Introducing the Polifonia Corpus: explore music concepts and texts from the Polifonia Project with this new web tool

The latest Polifonia tool opens doors of multilingual textual musical heritage resources. Find out what you can do with this tool and how it was developed.

24 February 2023

Università di Bologna (UniBo) launches the long–awaited web application Polifonia Corpus, as part of the Polifonia H2020 project. An interactive dashboard has been created to easily access the Polifonia Corpus and carries a user-friendly design based on a music player. The corpus exists of Wikipedia data (all music-related pages), books (e.g. from the Biblioteca Nacional de España), influential music periodicals (e.g. The Musical Times) and the textual sources belonging to Polifonia pilots BELLS, CHILD, MEETUPS, MUSICBO and ORGANS (e.g. the Dutch organ encyclopaedia). The tool will help linguists, scholars and students to access multi-language music related corpora and to investigate them according to new and different criteria. 

Challenges in multi-lingual corpus and transcending keyword-based search
The new tool interrogates a collection of Italian, English, French, Spanish, German and Dutch sources. The large modularized corpus contains more than 100 million words for each language. A significant part of the sources of the corpus was only available as images or pdf files and Optical Character Recognition (OCR) to convert them in a processable format. The team from UniBo, consisting of Valentina Presutti, Rocco Tripodi, Arianna Graciotti, Marco Grasso, have been using more Natural Language Processing techniques to process the corpus and produce automatic morphosyntactic, semantic and MH-specific annotations.

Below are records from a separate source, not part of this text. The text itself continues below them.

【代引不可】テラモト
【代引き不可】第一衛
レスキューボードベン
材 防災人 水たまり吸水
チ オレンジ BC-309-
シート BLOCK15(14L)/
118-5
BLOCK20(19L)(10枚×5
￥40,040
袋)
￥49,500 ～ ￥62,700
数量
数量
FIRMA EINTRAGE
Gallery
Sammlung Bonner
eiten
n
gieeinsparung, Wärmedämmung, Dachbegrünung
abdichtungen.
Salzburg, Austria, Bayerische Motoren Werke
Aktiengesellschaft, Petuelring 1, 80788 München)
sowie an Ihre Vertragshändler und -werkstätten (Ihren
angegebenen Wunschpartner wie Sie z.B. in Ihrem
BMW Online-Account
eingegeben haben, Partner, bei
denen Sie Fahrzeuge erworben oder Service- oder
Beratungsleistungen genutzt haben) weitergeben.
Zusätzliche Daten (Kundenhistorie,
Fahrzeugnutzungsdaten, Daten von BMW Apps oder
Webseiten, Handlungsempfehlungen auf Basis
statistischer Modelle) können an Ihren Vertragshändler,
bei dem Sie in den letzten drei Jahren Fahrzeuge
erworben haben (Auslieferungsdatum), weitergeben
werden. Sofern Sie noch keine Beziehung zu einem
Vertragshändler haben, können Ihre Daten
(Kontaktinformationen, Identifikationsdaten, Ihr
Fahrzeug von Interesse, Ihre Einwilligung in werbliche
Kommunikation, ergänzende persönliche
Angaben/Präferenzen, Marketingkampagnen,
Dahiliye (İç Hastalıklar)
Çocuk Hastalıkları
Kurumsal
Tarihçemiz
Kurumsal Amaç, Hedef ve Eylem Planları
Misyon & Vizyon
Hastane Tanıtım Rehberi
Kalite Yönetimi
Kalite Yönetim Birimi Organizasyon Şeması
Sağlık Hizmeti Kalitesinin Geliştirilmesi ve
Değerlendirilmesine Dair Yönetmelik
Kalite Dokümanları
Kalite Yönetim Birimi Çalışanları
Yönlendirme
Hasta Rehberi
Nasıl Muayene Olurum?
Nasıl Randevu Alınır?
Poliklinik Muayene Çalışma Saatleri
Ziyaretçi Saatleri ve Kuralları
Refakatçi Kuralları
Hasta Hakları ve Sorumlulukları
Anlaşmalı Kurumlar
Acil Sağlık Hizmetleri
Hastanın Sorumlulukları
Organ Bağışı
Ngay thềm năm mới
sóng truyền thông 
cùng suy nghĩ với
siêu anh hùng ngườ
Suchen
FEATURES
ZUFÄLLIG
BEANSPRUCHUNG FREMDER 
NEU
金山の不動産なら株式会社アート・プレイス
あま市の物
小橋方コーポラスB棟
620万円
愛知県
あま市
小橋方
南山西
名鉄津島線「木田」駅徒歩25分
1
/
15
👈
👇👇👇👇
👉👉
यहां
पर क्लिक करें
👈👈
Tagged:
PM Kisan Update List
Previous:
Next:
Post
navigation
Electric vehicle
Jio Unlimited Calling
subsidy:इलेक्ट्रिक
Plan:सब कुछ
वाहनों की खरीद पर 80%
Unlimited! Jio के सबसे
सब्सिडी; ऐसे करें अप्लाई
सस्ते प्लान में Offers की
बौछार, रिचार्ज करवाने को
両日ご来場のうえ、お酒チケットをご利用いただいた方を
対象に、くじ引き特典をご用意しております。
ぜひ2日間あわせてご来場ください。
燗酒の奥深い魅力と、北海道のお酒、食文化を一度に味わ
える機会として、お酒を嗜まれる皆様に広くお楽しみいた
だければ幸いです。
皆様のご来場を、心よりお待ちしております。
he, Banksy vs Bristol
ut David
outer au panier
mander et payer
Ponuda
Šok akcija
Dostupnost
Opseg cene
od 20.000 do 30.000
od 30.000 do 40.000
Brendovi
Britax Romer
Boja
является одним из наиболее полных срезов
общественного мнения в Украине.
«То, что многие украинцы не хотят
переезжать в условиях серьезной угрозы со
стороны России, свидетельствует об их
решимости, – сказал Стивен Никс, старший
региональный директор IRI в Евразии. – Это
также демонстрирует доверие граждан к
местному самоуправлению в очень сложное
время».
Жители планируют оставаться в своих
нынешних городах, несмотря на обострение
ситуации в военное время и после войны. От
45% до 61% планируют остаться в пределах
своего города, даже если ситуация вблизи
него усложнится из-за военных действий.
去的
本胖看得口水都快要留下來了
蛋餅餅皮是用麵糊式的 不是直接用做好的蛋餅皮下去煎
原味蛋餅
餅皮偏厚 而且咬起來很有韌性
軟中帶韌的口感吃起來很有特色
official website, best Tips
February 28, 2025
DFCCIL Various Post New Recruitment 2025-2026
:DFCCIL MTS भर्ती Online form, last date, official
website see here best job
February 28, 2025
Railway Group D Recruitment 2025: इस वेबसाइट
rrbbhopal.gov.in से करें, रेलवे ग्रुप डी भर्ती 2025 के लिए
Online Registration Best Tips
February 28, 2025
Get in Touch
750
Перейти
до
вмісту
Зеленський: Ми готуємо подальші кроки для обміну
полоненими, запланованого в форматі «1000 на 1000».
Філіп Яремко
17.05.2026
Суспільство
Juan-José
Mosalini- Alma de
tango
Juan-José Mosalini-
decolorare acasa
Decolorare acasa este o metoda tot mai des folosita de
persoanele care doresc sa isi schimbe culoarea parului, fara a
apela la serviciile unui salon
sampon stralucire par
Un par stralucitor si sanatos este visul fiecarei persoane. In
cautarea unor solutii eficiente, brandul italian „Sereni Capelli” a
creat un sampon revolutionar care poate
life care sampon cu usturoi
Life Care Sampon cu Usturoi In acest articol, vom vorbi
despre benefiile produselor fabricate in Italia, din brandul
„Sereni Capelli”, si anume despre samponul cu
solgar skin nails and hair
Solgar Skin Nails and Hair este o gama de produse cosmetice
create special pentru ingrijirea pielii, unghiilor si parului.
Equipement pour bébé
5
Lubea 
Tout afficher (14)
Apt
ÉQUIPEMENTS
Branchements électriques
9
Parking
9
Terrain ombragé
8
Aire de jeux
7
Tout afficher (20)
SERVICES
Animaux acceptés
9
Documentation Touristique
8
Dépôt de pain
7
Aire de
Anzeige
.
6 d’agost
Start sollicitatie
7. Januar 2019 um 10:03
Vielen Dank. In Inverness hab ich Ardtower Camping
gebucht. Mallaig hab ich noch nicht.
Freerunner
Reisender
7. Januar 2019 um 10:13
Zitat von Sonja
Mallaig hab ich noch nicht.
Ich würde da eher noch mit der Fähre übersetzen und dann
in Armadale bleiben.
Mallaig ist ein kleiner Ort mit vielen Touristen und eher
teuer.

Further, custom APIs enable domain experts, scholars and music professionals to leverage the annotations produced to perform advanced structured queries on the corpus. The available search capabilities transcend standard keyword-based search, and allow for querying the corpus by using the advanced semantic information.

How to use Polifonia Corpus
To search in this corpus, the user first needs to prepare a few parameters. The typical user, linguists or students in the field, can start by entering a keyword in the “Query” section, which should be a musical concept such as ‘guitar’, ‘opera’, or ‘aria’. In the “Type” section users specify how the tool should search: by keyword, lemma, conceptual or named entities search. Then follows the selection of the “Module” to determine the source collection the tool should dig into (Wikipedia, Books, Periodicals or Pilots). The next section asks for selection of the module’s “Language”. The results that follow are sentences in which the input word is found. These sentences are listed in a Key Word In Context (KWIC) index, a well known practice in linguistic corpora querying. The results are listed in concordance lines, which means that they showcase the textual content following and preceding the concordance line keyword. It is also possible to access the full sentence line and its related source.

Release
The Polifonia Corpus is now live and released through the dedicated Polifonia Corpus GitHub repository and the interactive website. The Corpus, metadata and statistics, along with its annotations and interrogation tools are also part of the Polifonia Ecosystem.

Recent News

Polifonia is known for its strong links with academia and is pleased to present some highlights in its involvement in research and associated conferences.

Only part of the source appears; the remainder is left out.